I remember growing up listening to the band, Train. Their music always filled me with a sense of nostalgia and served as an escape when I needed it the most. For years, my dream was to be able to see the band live -- to meet Pat Monahan -- to shake his hand and thank him for his music that ultimately became my life's soundtrack. As a college student, funds weren't always accessible to go on trips or purchase concert tickets. Most weeks I could barely afford my groceries. But I followed the tour dates regardless. Because, good things come to those who wait... right?
Weeks after announcing their Bulletproof Picasso tour in 2015, Train followed me on the band's official Twitter. I messaged him, expecting to have my message sifted through by a publicist or personal assistant. Instead, Pat (the lead singer) replied. I called my mom trembling, in shock, and fan-girling to the extreme. We chatted briefly and I was on top of the world for a few days. In conversation a few weeks later I (half) joked about wanting to meet him and he replied asking what show I would be at -- telling me that he would provide me with VIP passes to where I could meet him. I knew I had to get to that show. I saved and scrimped for weeks until I finally scored enough to sit in the cheapest seats, in the lawn section. About a mile from the stage. But who cared?! I was going. Every time I was reminded of the upcoming show, my heart would speed up a little bit in my chest. There was no way life could get any better.
But a few weeks out from the show, Pat messaged me, once again, on Twitter. When I told him how excited I was, and where my seats were, he told me that he would handle ticket upgrades. I was told to go to will call, and tell them my name. Surely, this was too good to be true. The weekend of the concert arrived, and I traveled to Atlanta with two of my closest friends. Upon arriving at Aaron's Amphitheater, we made our way to will call, and I was surprised to find that Pat had left VIP tickets, and meet and greet passes, for me and both of my friends.

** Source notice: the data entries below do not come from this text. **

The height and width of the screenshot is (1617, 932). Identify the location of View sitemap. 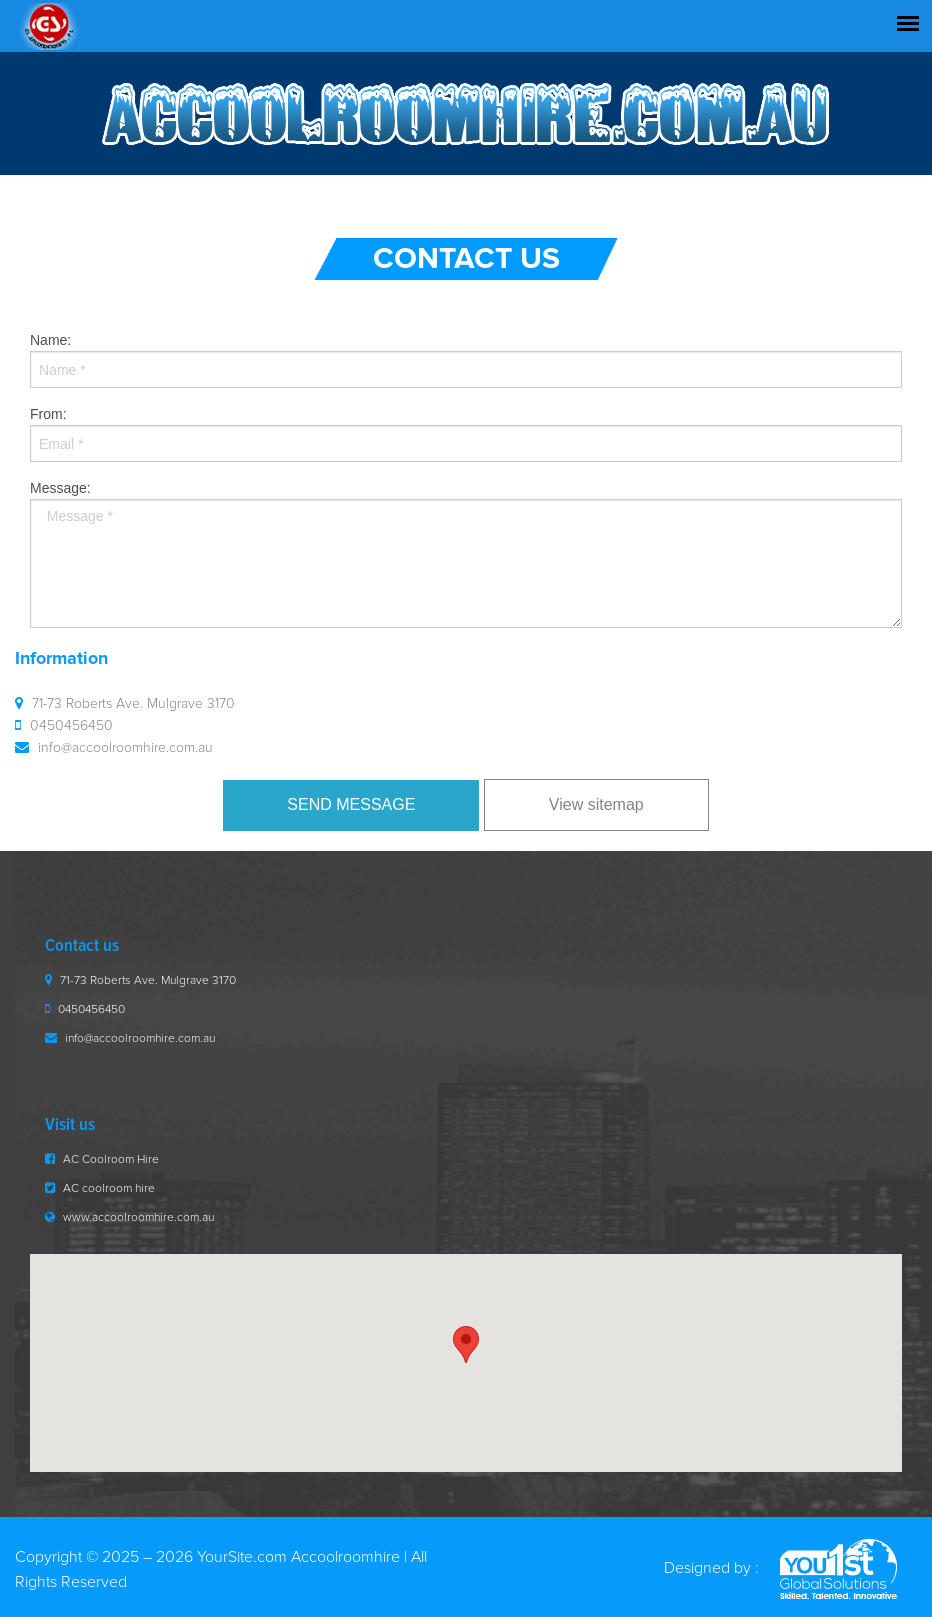
(596, 804). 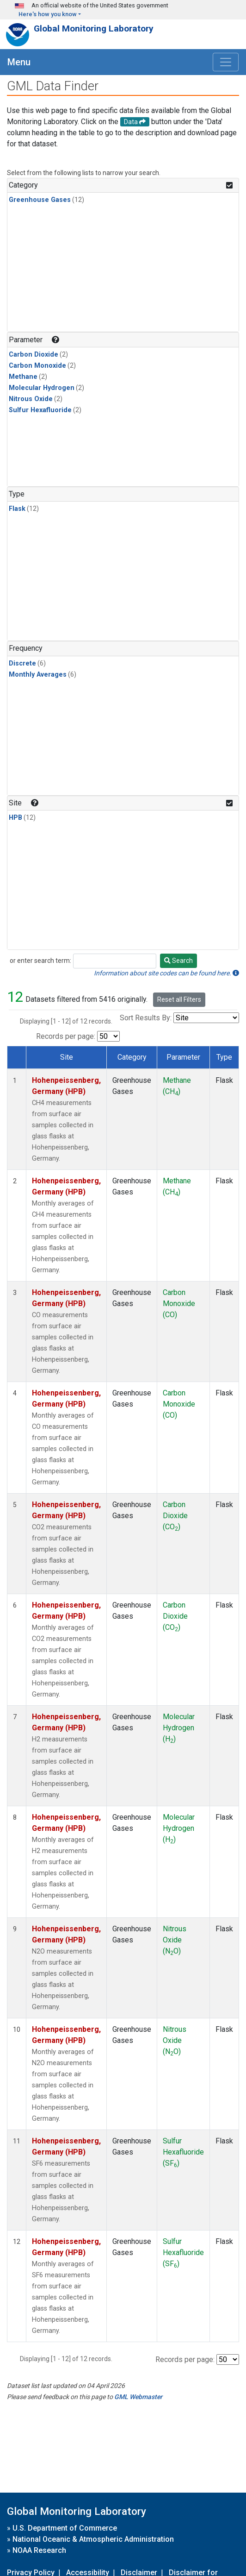 I want to click on NOAA Research, so click(x=39, y=2550).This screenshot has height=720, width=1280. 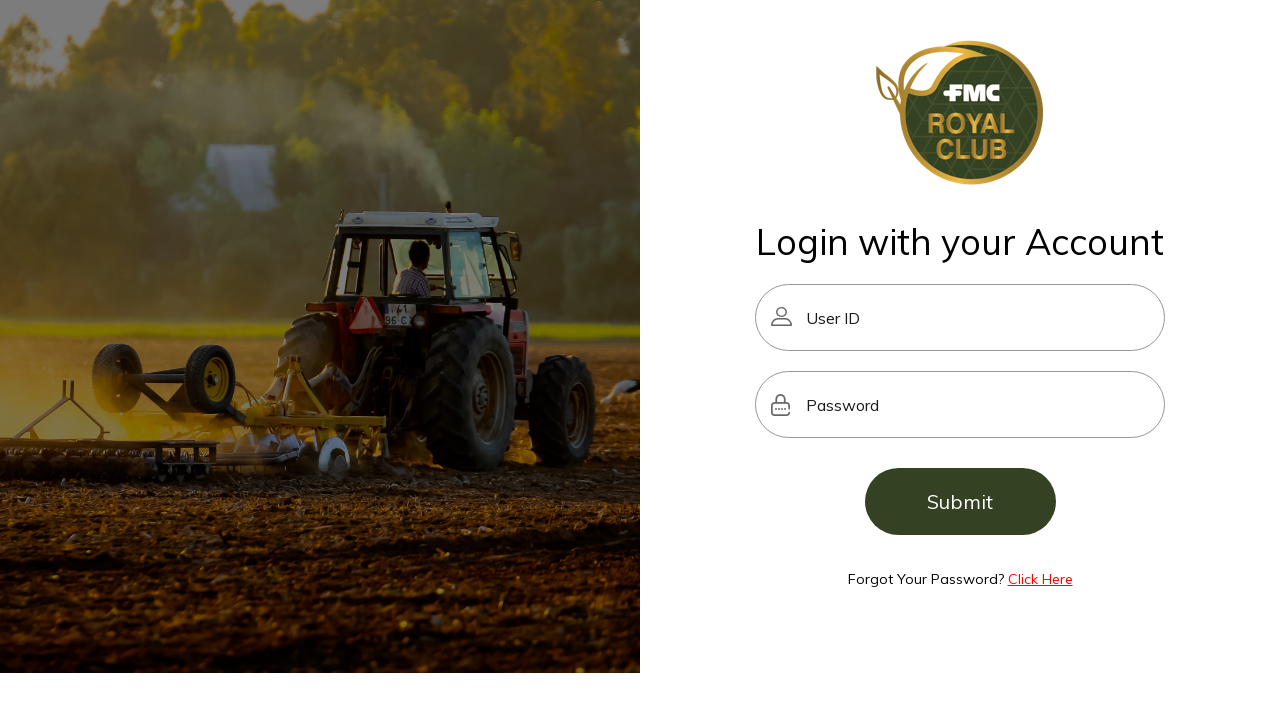 I want to click on Click Here, so click(x=1040, y=579).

I was nervous. This was huge for me. I thought back to the 10-year-old girl who would belt out Meet Virginia at the top of her lungs as she walked around the halls of her house. I thought about how ecstatic she would be. We were lead back to a patio behind the stage where Pat was meeting friends. It hit me that I hadn't thought about what I was going to say. I had no words. I was drawing a complete blank. But when he saw me, he called out my name and gave me a huge bear hug. He was incredibly welcoming and inviting and kind. It was comfortable. I knew immediately that he was one of the good guys.

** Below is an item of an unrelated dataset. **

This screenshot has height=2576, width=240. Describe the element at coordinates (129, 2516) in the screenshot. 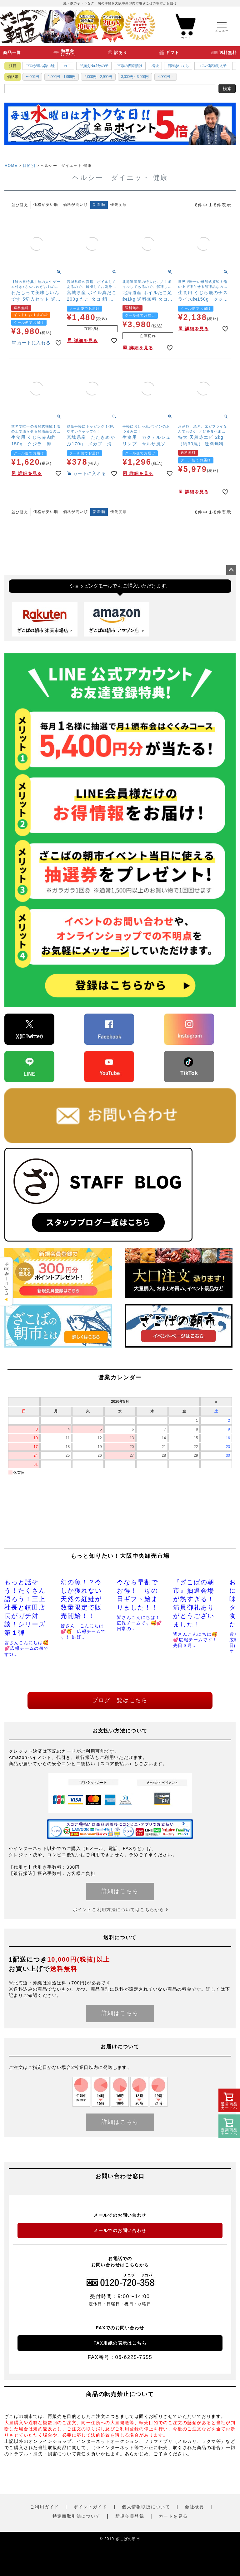

I see `新規会員登録` at that location.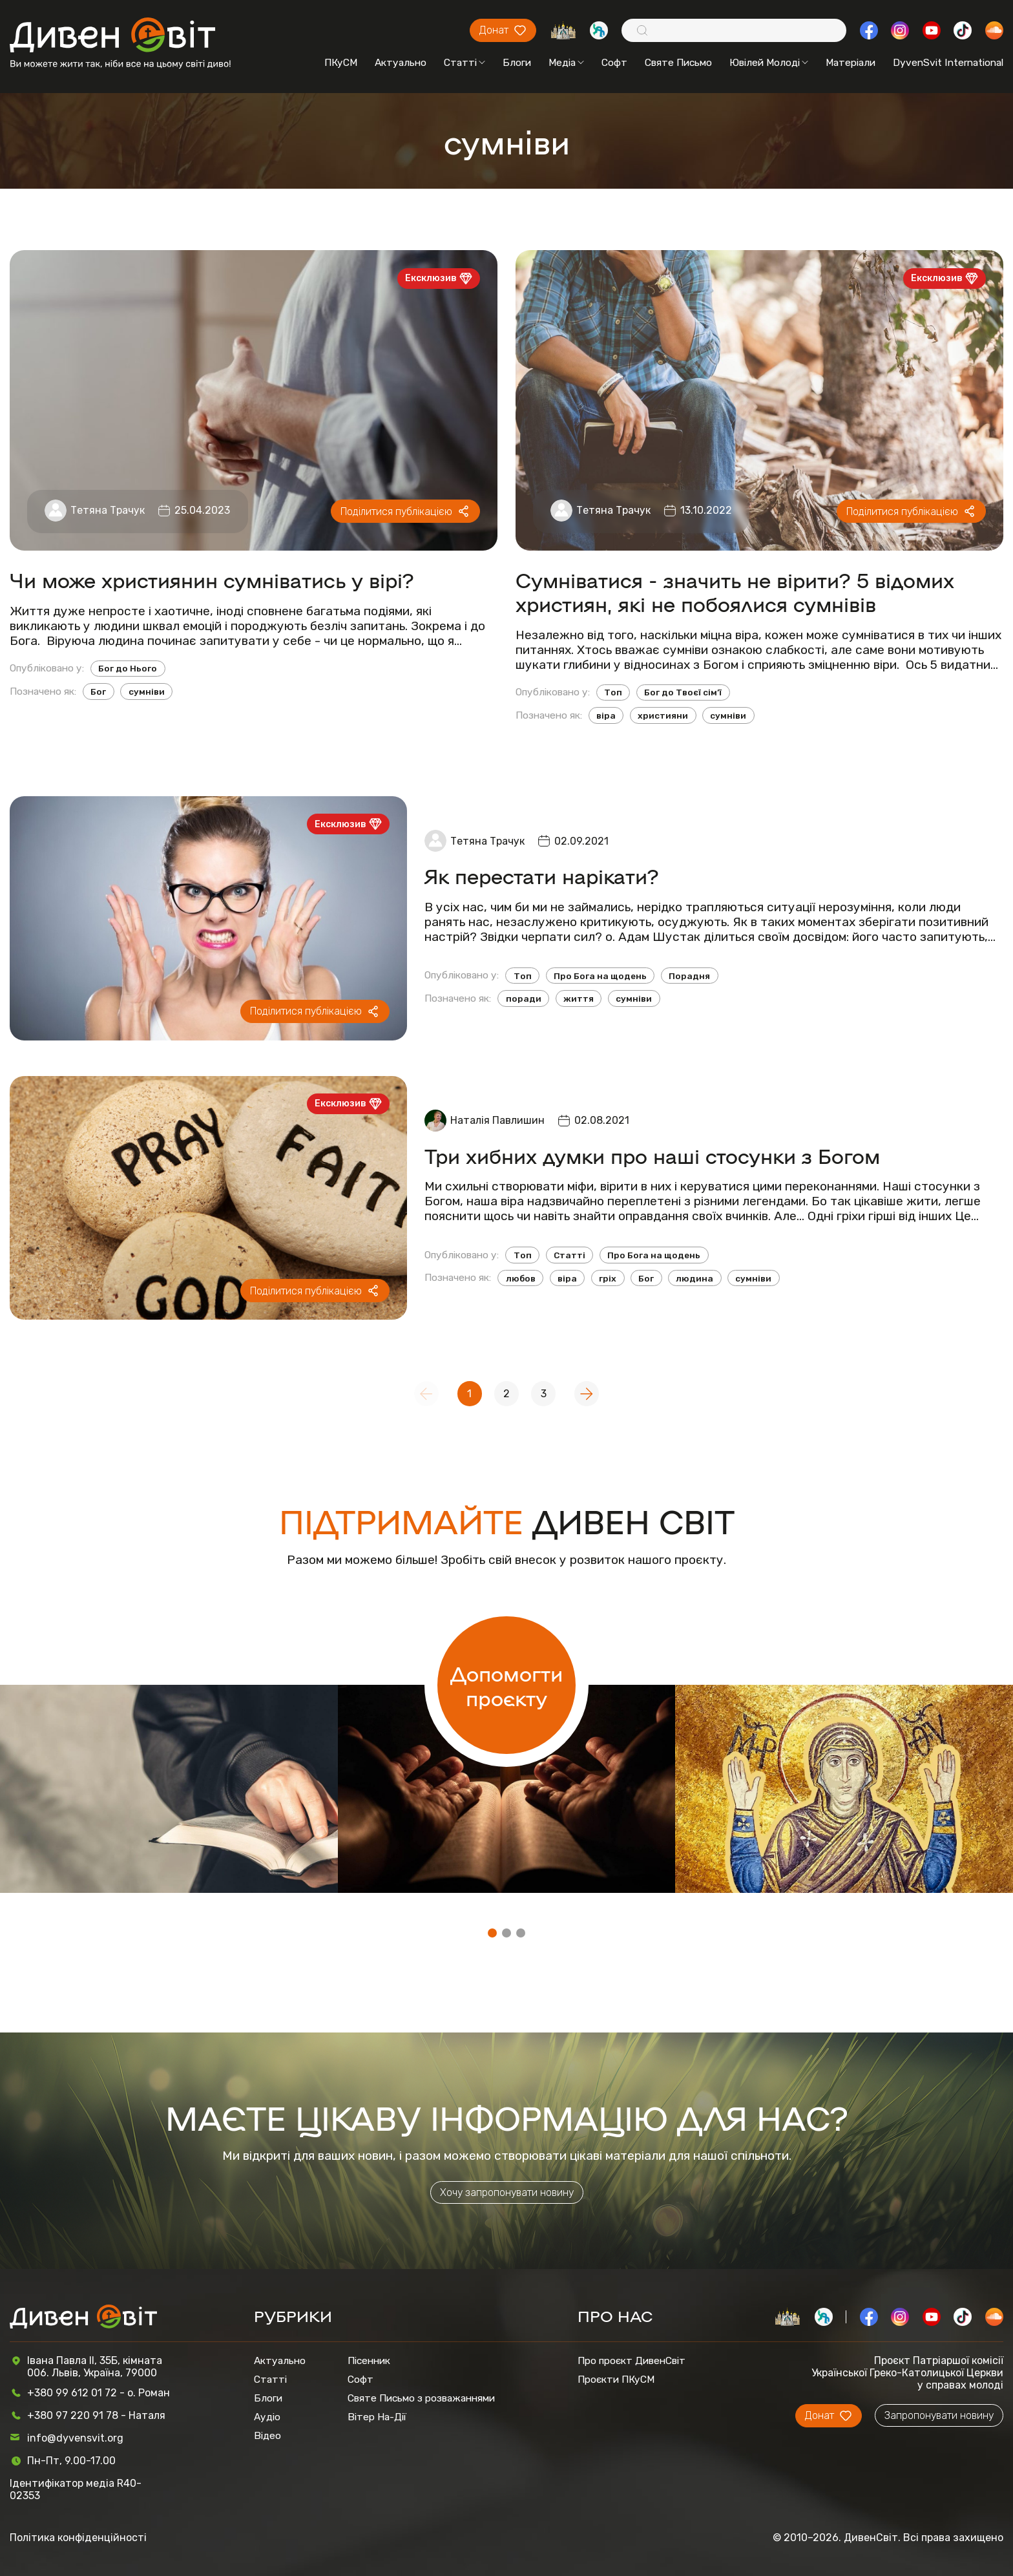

He chatted with us for a bit, took selfies (pictured above), and was kind enough to sign the CDs I had brought along with me. Then, he left to go prep for the show. We returned to our seats and I was beyond giddy for the remainder of the evening, a huge dorky grin plastered my face as the band played their set. I think I floated back to our car afterwards. Once I returned home, I messaged him to thank him for the show and asked if he would allow me to send him something; something that was too long to send over Twitter DM. He gave me his email and I began to tell him my story -- about how Train was the music I shared with my friend before he committed suicide, that Train was one of the most vivid memories I carried of him, and that his music was a driving force behind my recovery from depression. He messaged back and shared his sentiments and though I had put myself completely out there, it felt good.
We stayed in touch over the year; I still chatted with him occasionally and caught whatever shows I could. Almost a year after the initial show, I was rehearsing with my band at a friend's place. We were prepping for an upcoming show and on a whim, I recorded a clip of myself singing while the band played and posted it on my Snapchat. Moments later, I was staring at my phone in absolute disbelief. Pat replied to my Snapchat, and asked me if I'd like to perform with him at one of his upcoming shows. He was playing in Memphis at the Beale Street Music Festival and offered me the opportunity to sing a duet with him at the show. I think I forgot how to breath for a few days. (I can't promise that I didn't cry a little.)
The night we arrived in Memphis, I was taken to his trailer with my two friends to rehearse with him before going onstage. It was the single most nerve wracking moment of my entire life.
Following rehearsal, my friends and I headed backstage where we watched the entirety of the show. I went out and sang "Bruises" -- a song originally performed with Ashley Monroe -- about halfway through the set. It was the night of my life. I'm not sure another will ever compare.
I could speak all the praises in the world about this guy. I've yet to meet a more talented, yet humble and genuine human being. I'm thankful for all of the chances and opportunities he and his band have given to me. I'm thankful for the love that I feel from this band and I hope to one day be able to bless someone else's life as strongly as they have blessed mine. Thanks, Pat. And thank you, Train.